I can't really answer your question about the segfault, but I think I know why ALPHA_FS and ALPHA_SE behave differently when using lots of memory. In ALPHA_SE, the benchmark will use memory as it needs it, and if there's a lot of extra memory it'll just sit there doing nothing and not affect things. In ALPHA_FS, though, Linux will clear out all the physical memory as part of the boot process. By increasing the memory size by a factor of 20, you're making that part of boot which is normally a decent part of the time take at least 20 times as long.

Gabe

Quoting Lide Duan <[email protected]>:

Hi,

I noticed that the default memory size set in Benchmarks.py is 128MB, isn't
it too small for reasonable simulations?

Previously when I was using ALPHA_SE, the physmem is set to "2GB", and the
simulation ran well.

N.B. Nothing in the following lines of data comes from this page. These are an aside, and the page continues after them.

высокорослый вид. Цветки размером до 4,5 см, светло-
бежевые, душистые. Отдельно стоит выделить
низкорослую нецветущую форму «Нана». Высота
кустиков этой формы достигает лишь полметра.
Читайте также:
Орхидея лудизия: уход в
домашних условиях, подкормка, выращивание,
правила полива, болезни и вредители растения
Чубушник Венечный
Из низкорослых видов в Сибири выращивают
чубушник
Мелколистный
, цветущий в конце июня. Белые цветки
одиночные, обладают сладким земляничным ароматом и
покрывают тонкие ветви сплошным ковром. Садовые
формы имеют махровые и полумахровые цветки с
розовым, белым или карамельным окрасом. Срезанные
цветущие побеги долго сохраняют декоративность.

In FS mode, however, if 2GB is used, booting up Linux
(with atomic CPU) becomes extremely slow; if 1GB or 512MB is used, I can
boot up the OS, start the program and make a checkpoint successfully.
However, restoring from the checkpoint directly with detailed CPU
(--detailed) gives me "segmentation fault", the interesting thing is: if I
restore the checkpoint with atomic CPU and then switch to timing and
detailed ones (--standard-switch), the simulation runs well. For the default
value 128MB, both --detailed and --standard-switch can run. I am confused by
this observation. Am I missing anything here? What is a reasonable memory
size in FS mode (say, for PARSEC programs)?